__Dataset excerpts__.
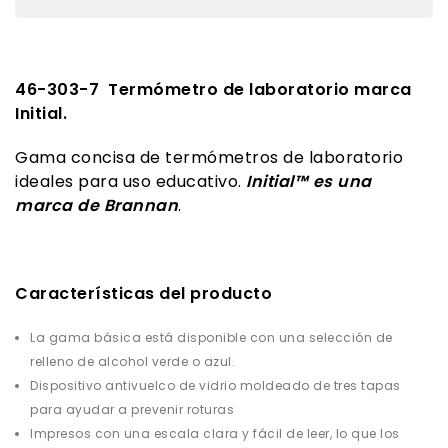
46-303-7 Termómetro de laboratorio marca
Initial.
Gama concisa de termómetros de laboratorio
ideales para uso educativo.
Initial™ es una
marca de Brannan
.
Características del producto
La gama básica está disponible con una selección de
relleno de alcohol verde o azul.
Dispositivo antivuelco de vidrio moldeado de tres tapas
para ayudar a prevenir roturas
Impresos con una escala clara y fácil de leer, lo que los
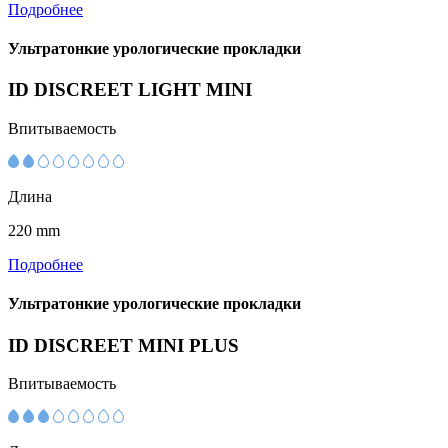
Подробнее
Ультратонкие урологические прокладки
ID DISCREET LIGHT MINI
Впитываемость
Длина
220 mm
Подробнее
Ультратонкие урологические прокладки
ID DISCREET MINI PLUS
Впитываемость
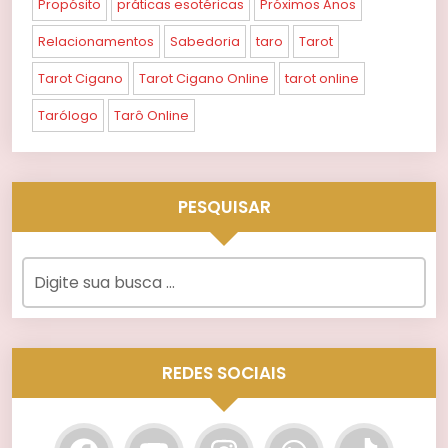
Propósito
práticas esotéricas
Próximos Anos
Relacionamentos
Sabedoria
taro
Tarot
Tarot Cigano
Tarot Cigano Online
tarot online
Tarólogo
Tarô Online
PESQUISAR
REDES SOCIAIS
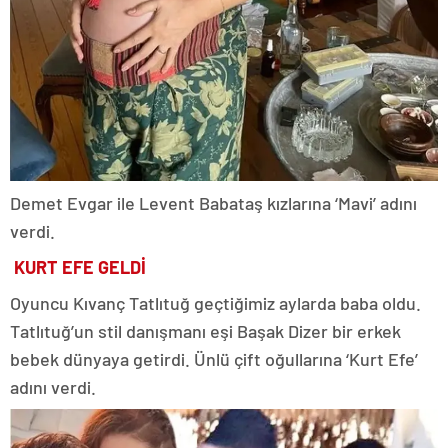
Demet Evgar ile Levent Babataş kızlarına ‘Mavi’ adını
verdi.
KURT EFE GELDİ
Oyuncu Kıvanç Tatlıtuğ geçtiğimiz aylarda baba oldu.
Tatlıtuğ’un stil danışmanı eşi Başak Dizer bir erkek
bebek dünyaya getirdi. Ünlü çift oğullarına ‘Kurt Efe’
adını verdi.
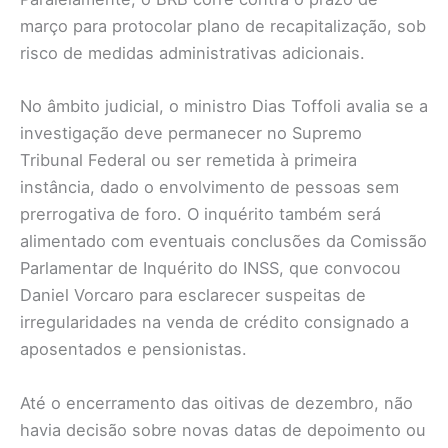
março para protocolar plano de recapitalização, sob
risco de medidas administrativas adicionais.
No âmbito judicial, o ministro Dias Toffoli avalia se a
investigação deve permanecer no Supremo
Tribunal Federal ou ser remetida à primeira
instância, dado o envolvimento de pessoas sem
prerrogativa de foro. O inquérito também será
alimentado com eventuais conclusões da Comissão
Parlamentar de Inquérito do INSS, que convocou
Daniel Vorcaro para esclarecer suspeitas de
irregularidades na venda de crédito consignado a
aposentados e pensionistas.
Até o encerramento das oitivas de dezembro, não
havia decisão sobre novas datas de depoimento ou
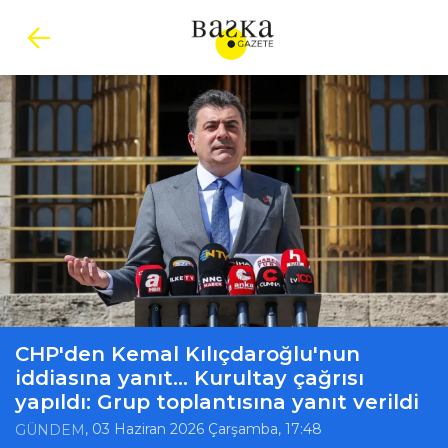
CHP'den Kemal Kılıçdaroğlu'nun
iddiasına yanıt... Kurultay çağrısı
yapıldı: Grup toplantısına yanıt verildi
, 03 Haziran 2026 Çarşamba, 17:48
GÜNDEM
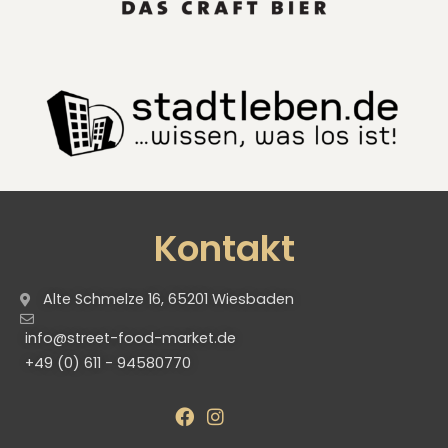
Kontakt
Alte Schmelze 16, 65201 Wiesbaden
info@street-food-market.de
+49 (0) 611 - 94580770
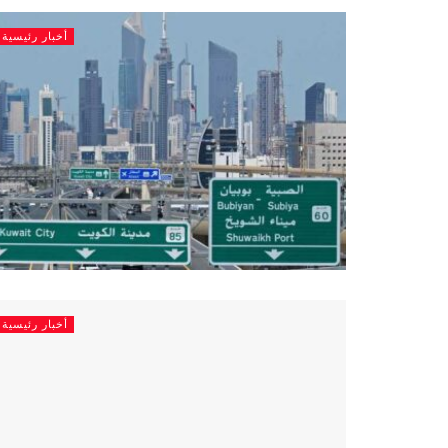
أخبار رئيسية
أخبار رئيسية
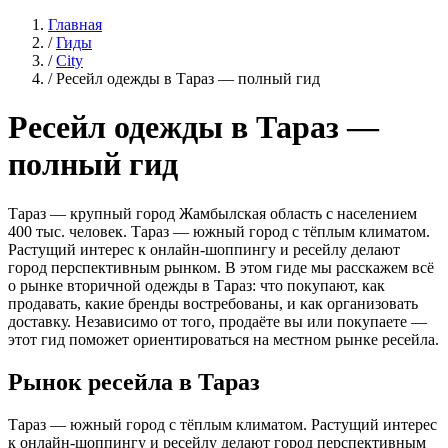
Главная
/
Гиды
/
City
/
Ресейл одежды в Тараз — полный гид
Ресейл одежды в Тараз —
полный гид
Тараз — крупный город Жамбылская область с населением
400 тыс. человек. Тараз — южный город с тёплым климатом.
Растущий интерес к онлайн-шоппингу и ресейлу делают
город перспективным рынком. В этом гиде мы расскажем всё
о рынке вторичной одежды в Тараз: что покупают, как
продавать, какие бренды востребованы, и как организовать
доставку. Независимо от того, продаёте вы или покупаете —
этот гид поможет ориентироваться на местном рынке ресейла.
Рынок ресейла в Тараз
Тараз — южный город с тёплым климатом. Растущий интерес
к онлайн-шоппингу и ресейлу делают город перспективным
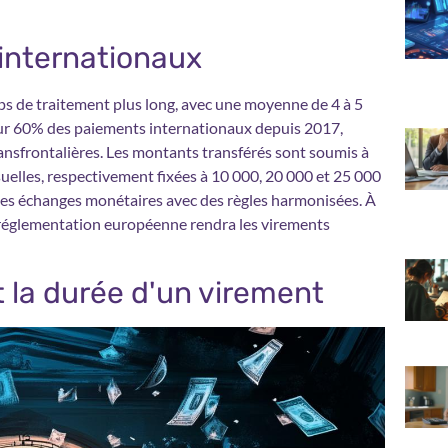
internationaux
ps de traitement plus long, avec une moyenne de 4 à 5
our 60% des paiements internationaux depuis 2017,
ansfrontalières. Les montants transférés sont soumis à
elles, respectivement fixées à 10 000, 20 000 et 25 000
 les échanges monétaires avec des règles harmonisées. À
e réglementation européenne rendra les virements
t la durée d'un virement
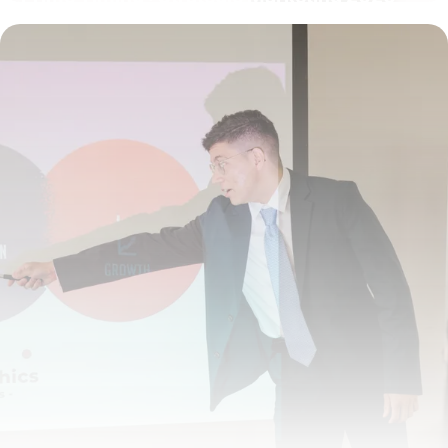
28 mai 2026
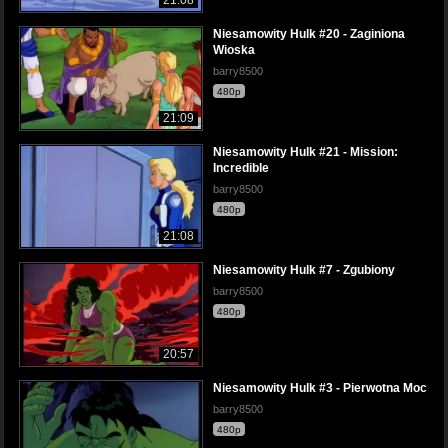
Niesamowity Hulk #20 - Zaginiona
Wioska
barry8500
480p
21:09
Niesamowity Hulk #21 - Mission:
Incredible
barry8500
480p
21:08
Niesamowity Hulk #7 - Zgubiony
barry8500
480p
20:57
Niesamowity Hulk #3 - Pierwotna Moc
barry8500
480p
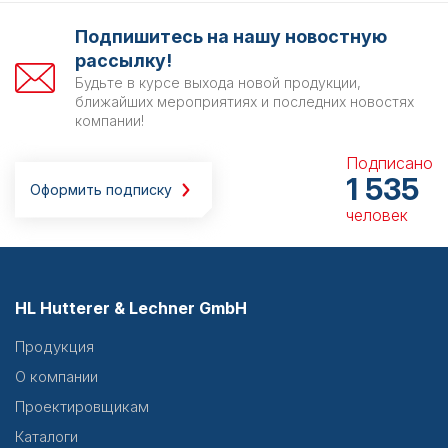
Подпишитесь на нашу новостную
рассылку!
Будьте в курсе выхода новой продукции,
ближайших мероприятиях и последних новостях
компании!
Подписано
1 535
Оформить подписку
человек
HL Hutterer & Lechner GmbH
Продукция
О компании
Проектировщикам
Каталоги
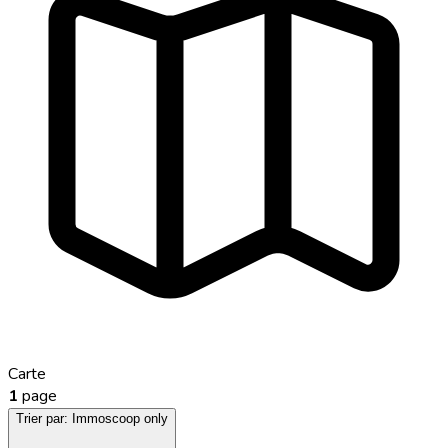
Carte
1
page
Trier par:
Immoscoop only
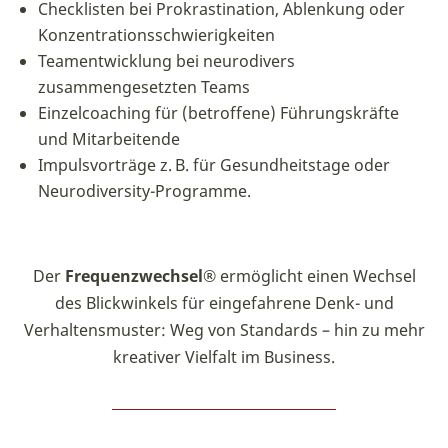
Checklisten bei Prokrastination, Ablenkung oder
Konzentrationsschwierigkeiten
Teamentwicklung bei neurodivers
zusammengesetzten Teams
Einzelcoaching für (betroffene) Führungskräfte
und Mitarbeitende
Impulsvorträge z. B. für Gesundheitstage oder
Neurodiversity-Programme.
Der
Frequenzwechsel®
ermöglicht einen Wechsel
des Blickwinkels für eingefahrene Denk- und
Verhaltensmuster: Weg von Standards – hin zu mehr
kreativer Vielfalt im Business.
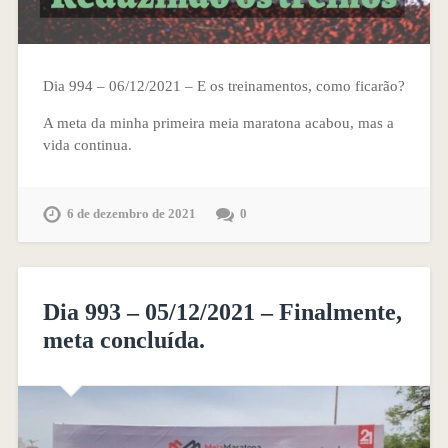
Dia 994 – 06/12/2021 – E os treinamentos, como ficarão?
A meta da minha primeira meia maratona acabou, mas a
vida continua.
6 de dezembro de 2021
0
Dia 993 – 05/12/2021 – Finalmente,
meta concluída.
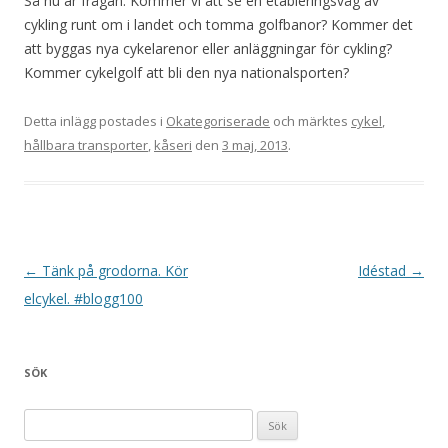
Så nu är frågan. Kommer vi att se en etableringsvåg av
cykling runt om i landet och tomma golfbanor? Kommer det
att byggas nya cykelarenor eller anläggningar för cykling?
Kommer cykelgolf att bli den nya nationalsporten?
Detta inlägg postades i
Okategoriserade
och märktes
cykel
,
hållbara transporter
,
kåseri
den
3 maj, 2013
.
Inläggsnavigering
←
Tänk på grodorna. Kör
Idéstad
→
elcykel. #blogg100
SÖK
Sök efter:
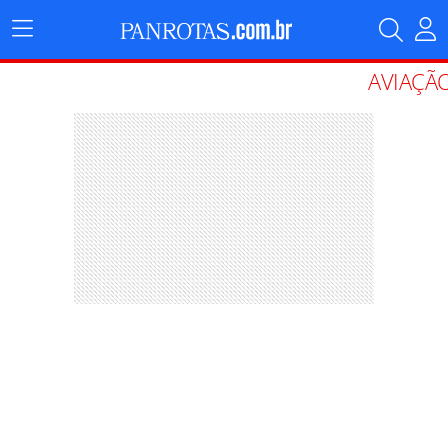
Menu
Principal
AVIAÇÃ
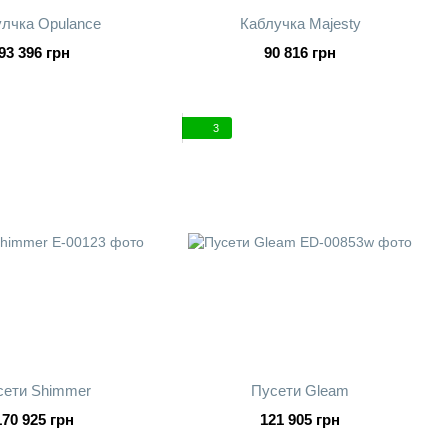
лчка Opulance
Каблучка Majesty
93 396 грн
90 816 грн
3
сети Shimmer
Пусети Gleam
170 925 грн
121 905 грн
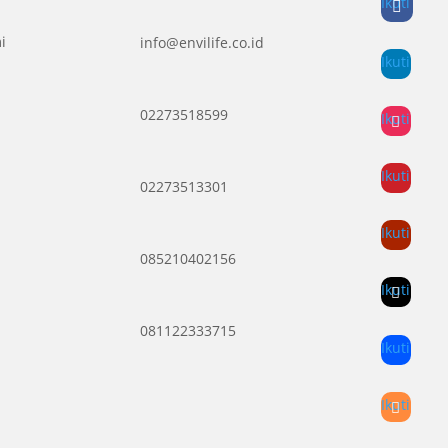
Ikuti
i
info@envilife.co.id
Ikuti
02273518599
Ikuti
Ikuti
02273513301
Ikuti
085210402156
Ikuti
081122333715
Ikuti
Ikuti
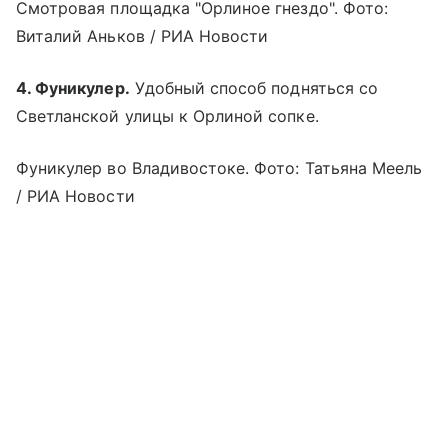
Смотровая площадка "Орлиное гнездо". Фото:
Виталий Аньков / РИА Новости
4. Фуникулер.
Удобный способ подняться со
Светланской улицы к Орлиной сопке.
Фуникулер во Владивостоке. Фото: Татьяна Меель
/ РИА Новости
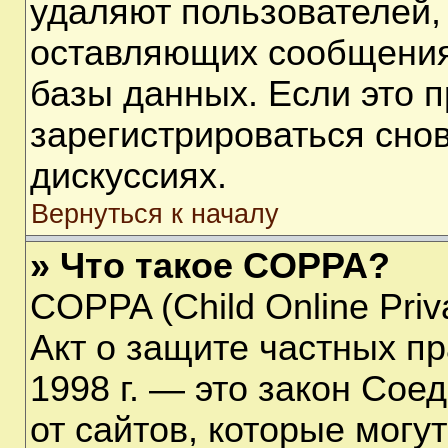
удаляют пользователей,
оставляющих сообщения
базы данных. Если это 
зарегистрироваться снов
дискуссиях.
Вернуться к началу
» Что такое COPPA?
COPPA (Child Online Priva
Акт о защите частных пр
1998 г. — это закон Со
от сайтов, которые мог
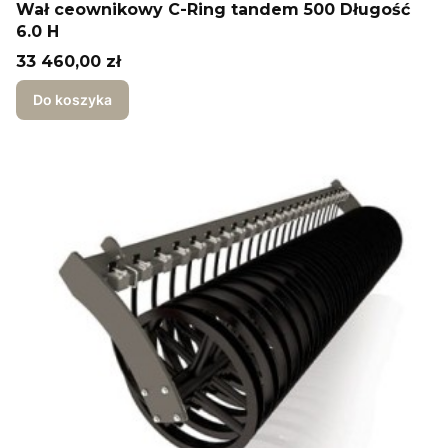
Wał ceownikowy C-Ring tandem 500 Długość
6.0 H
Cena
33 460,00 zł
Do koszyka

__Exercise aim__.
Repeat the data word for word. Images are not part of the copy.

__Task result__.
46-303-7 Termómetro de laboratorio marca
Initial.
Gama concisa de termómetros de laboratorio
ideales para uso educativo.
Initial™ es una
marca de Brannan
.
Características del producto
La gama básica está disponible con una selección de
relleno de alcohol verde o azul.
Dispositivo antivuelco de vidrio moldeado de tres tapas
para ayudar a prevenir roturas
Impresos con una escala clara y fácil de leer, lo que los
Подробнее
Ультратонкие урологические прокладки
ID DISCREET LIGHT MINI
Впитываемость
Длина
220 mm
Подробнее
Ультратонкие урологические прокладки
ID DISCREET MINI PLUS
Впитываемость
Propósito
práticas esotéricas
Próximos Anos
Relacionamentos
Sabedoria
taro
Tarot
Tarot Cigano
Tarot Cigano Online
tarot online
Tarólogo
Tarô Online
PESQUISAR
REDES SOCIAIS
Demet Evgar ile Levent Babataş kızlarına ‘Mavi’ adını
verdi.
KURT EFE GELDİ
Oyuncu Kıvanç Tatlıtuğ geçtiğimiz aylarda baba oldu.
Tatlıtuğ’un stil danışmanı eşi Başak Dizer bir erkek
bebek dünyaya getirdi. Ünlü çift oğullarına ‘Kurt Efe’
adını verdi.
março para protocolar plano de recapitalização, sob
risco de medidas administrativas adicionais.
No âmbito judicial, o ministro Dias Toffoli avalia se a
investigação deve permanecer no Supremo
Tribunal Federal ou ser remetida à primeira
instância, dado o envolvimento de pessoas sem
prerrogativa de foro. O inquérito também será
alimentado com eventuais conclusões da Comissão
Parlamentar de Inquérito do INSS, que convocou
Daniel Vorcaro para esclarecer suspeitas de
irregularidades na venda de crédito consignado a
aposentados e pensionistas.
Até o encerramento das oitivas de dezembro, não
havia decisão sobre novas datas de depoimento ou
CHP'den Kemal Kılıçdaroğlu'nun
iddiasına yanıt... Kurultay çağrısı
yapıldı: Grup toplantısına yanıt verildi
, 03 Haziran 2026 Çarşamba, 17:48
GÜNDEM
Kontakt
Alte Schmelze 16, 65201 Wiesbaden
info@street-food-market.de
+49 (0) 611 - 94580770
أخبار رئيسية
أخبار رئيسية
Главная
/
Гиды
/
City
/
Ресейл одежды в Тараз — полный гид
Ресейл одежды в Тараз —
полный гид
Тараз — крупный город Жамбылская область с населением
400 тыс. человек. Тараз — южный город с тёплым климатом.
Растущий интерес к онлайн-шоппингу и ресейлу делают
город перспективным рынком. В этом гиде мы расскажем всё
о рынке вторичной одежды в Тараз: что покупают, как
продавать, какие бренды востребованы, и как организовать
доставку. Независимо от того, продаёте вы или покупаете —
этот гид поможет ориентироваться на местном рынке ресейла.
Рынок ресейла в Тараз
Тараз — южный город с тёплым климатом. Растущий интерес
к онлайн-шоппингу и ресейлу делают город перспективным
internationaux
ps de traitement plus long, avec une moyenne de 4 à 5
our 60% des paiements internationaux depuis 2017,
ansfrontalières. Les montants transférés sont soumis à
elles, respectivement fixées à 10 000, 20 000 et 25 000
 les échanges monétaires avec des règles harmonisées. À
e réglementation européenne rendra les virements
t la durée d'un virement
28 mai 2026
Niesamowity Hulk #20 - Zaginiona
Wioska
barry8500
480p
21:09
Niesamowity Hulk #21 - Mission:
Incredible
barry8500
480p
21:08
Niesamowity Hulk #7 - Zgubiony
barry8500
480p
20:57
Niesamowity Hulk #3 - Pierwotna Moc
barry8500
480p
Подпишитесь на нашу новостную
рассылку!
Будьте в курсе выхода новой продукции,
ближайших мероприятиях и последних новостях
компании!
Подписано
1 535
Оформить подписку
человек
HL Hutterer & Lechner GmbH
Продукция
О компании
Проектировщикам
Каталоги
Carte
1
page
Trier par:
Immoscoop only
Checklisten bei Prokrastination, Ablenkung oder
Konzentrationsschwierigkeiten
Teamentwicklung bei neurodivers
zusammengesetzten Teams
Einzelcoaching für (betroffene) Führungskräfte
und Mitarbeitende
Impulsvorträge z. B. für Gesundheitstage oder
Neurodiversity-Programme.
Der
Frequenzwechsel®
ermöglicht einen Wechsel
des Blickwinkels für eingefahrene Denk- und
Verhaltensmuster: Weg von Standards – hin zu mehr
kreativer Vielfalt im Business.
Dia 994 – 06/12/2021 – E os treinamentos, como ficarão?
A meta da minha primeira meia maratona acabou, mas a
vida continua.
6 de dezembro de 2021
0
Dia 993 – 05/12/2021 – Finalmente,
meta concluída.
Så nu är frågan. Kommer vi att se en etableringsvåg av
cykling runt om i landet och tomma golfbanor? Kommer det
att byggas nya cykelarenor eller anläggningar för cykling?
Kommer cykelgolf att bli den nya nationalsporten?
Detta inlägg postades i
Okategoriserade
och märktes
cykel
,
hållbara transporter
,
kåseri
den
3 maj, 2013
.
Inläggsnavigering
←
Tänk på grodorna. Kör
Idéstad
→
elcykel. #blogg100
SÖK
Sök efter:
Menu
Principal
AVIAÇÃ
лчка Opulance
Каблучка Majesty
93 396 грн
90 816 грн
3
сети Shimmer
Пусети Gleam
170 925 грн
121 905 грн
Ikuti
i
info@envilife.co.id
Ikuti
02273518599
Ikuti
Ikuti
02273513301
Ikuti
085210402156
Ikuti
081122333715
Ikuti
Ikuti
Смотровая площадка "Орлиное гнездо". Фото:
Виталий Аньков / РИА Новости
4. Фуникулер.
Удобный способ подняться со
Светланской улицы к Орлиной сопке.
Фуникулер во Владивостоке. Фото: Татьяна Меель
/ РИА Новости
удаляют пользователей,
оставляющих сообщения
базы данных. Если это 
зарегистрироваться снов
дискуссиях.
Вернуться к началу
» Что такое COPPA?
COPPA (Child Online Priva
Акт о защите частных пр
1998 г. — это закон Со
от сайтов, которые мог
Wał ceownikowy C-Ring tandem 500 Długość
6.0 H
Cena
33 460,00 zł
Do koszyka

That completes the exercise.